Sutin et al suggest more research to help identify how considerations of personality traits can enhance interventions. For example, information on healthy lifestyles may be less useful for some than information on emotional aspects of impulsivity.
Finally, Hank concludes that the ‘disease’ label will be a crutch and cause people to stop making lifestyle changes and probably backslide. Why do these pundits make such negative generalizations about 2/3 of the population? Has the food industry decided just to insult its customers? You may want to see what happened with Michael Jefferies, the head of the head of Abercrombie & Fitch who said he did not want fat customers in his store. Donny Deutsch, advertising executive and TV personality, recently called him “disgusting” and “vile.” or University of New Mexico professor Geoffrey Miller who said he did not want students with obesity to apply to his Ph.D. program. He is being investigated by his university.

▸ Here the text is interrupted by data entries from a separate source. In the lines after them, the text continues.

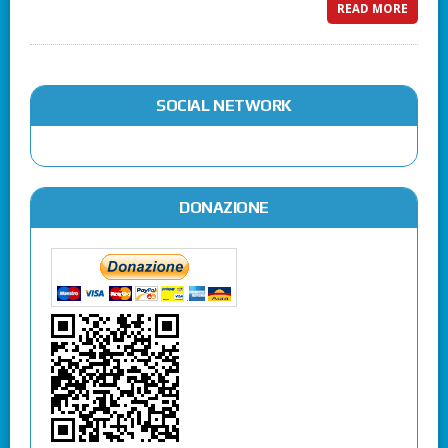
READ MORE
SOCIAL NETWORK
DONAZIONE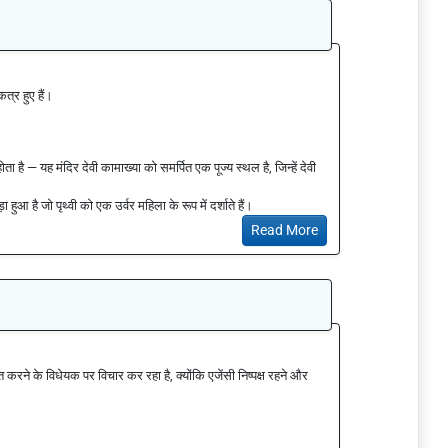
कत्र हुए हैं।
ता है — यह मंदिर देवी कामाख्या को समर्पित एक पूज्य स्थल है, जिन्हें देवी
ुआ है जो पृथ्वी को एक उर्वर महिला के रूप में दर्शाते हैं।
Read More
 करने के विधेयक पर विचार कर रहा है, क्योंकि एजेंसी निष्पक्ष रहने और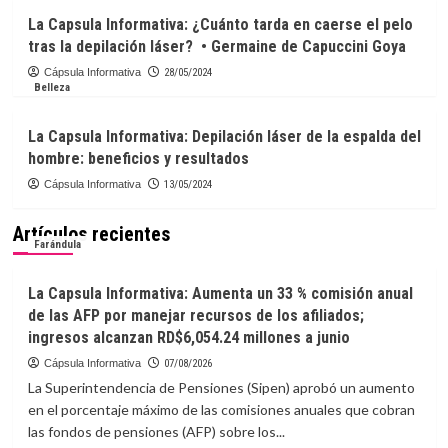
La Capsula Informativa: ¿Cuánto tarda en caerse el pelo
tras la depilación láser? • Germaine de Capuccini Goya
Cápsula Informativa
28/05/2024
Belleza
La Capsula Informativa: Depilación láser de la espalda del
hombre: beneficios y resultados
Cápsula Informativa
13/05/2024
Artículos recientes
Farándula
La Capsula Informativa: Aumenta un 33 % comisión anual
de las AFP por manejar recursos de los afiliados;
ingresos alcanzan RD$6,054.24 millones a junio
Cápsula Informativa
07/08/2026
La Superintendencia de Pensiones (Sipen) aprobó un aumento
en el porcentaje máximo de las comisiones anuales que cobran
las fondos de pensiones (AFP) sobre los...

Oh, if only we would just leave obesity in the hands of the benevolent food industry!
Remember, those are the folks who are re-introducing Twinkie’s to America’s stores.

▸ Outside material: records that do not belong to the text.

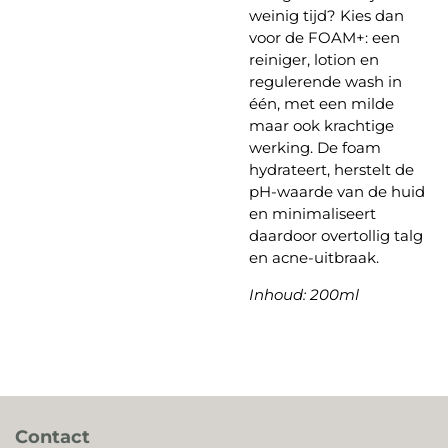
weinig tijd? Kies dan
voor de FOAM+: een
reiniger, lotion en
regulerende wash in
één, met een milde
maar ook krachtige
werking. De foam
hydrateert, herstelt de
pH-waarde van de huid
en minimaliseert
daardoor overtollig talg
en acne-uitbraak.
Inhoud: 200ml
Contact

The same folks who have brought us tennis superstar Maria Sharapova whole line of candy called, “Sugarpova“. (Get it?) See picture above.
Sonic" peanut butter and bacon milk shake
Oh, and then there is Safeway’s leadership to shift the costs of health insurance onto overweight and obese employees based on dubious representation of their program and Kroger’s and Safeway’s efforts to derail front of package calorie labeling in supermarkets. Yeah, let’s all follow those guys.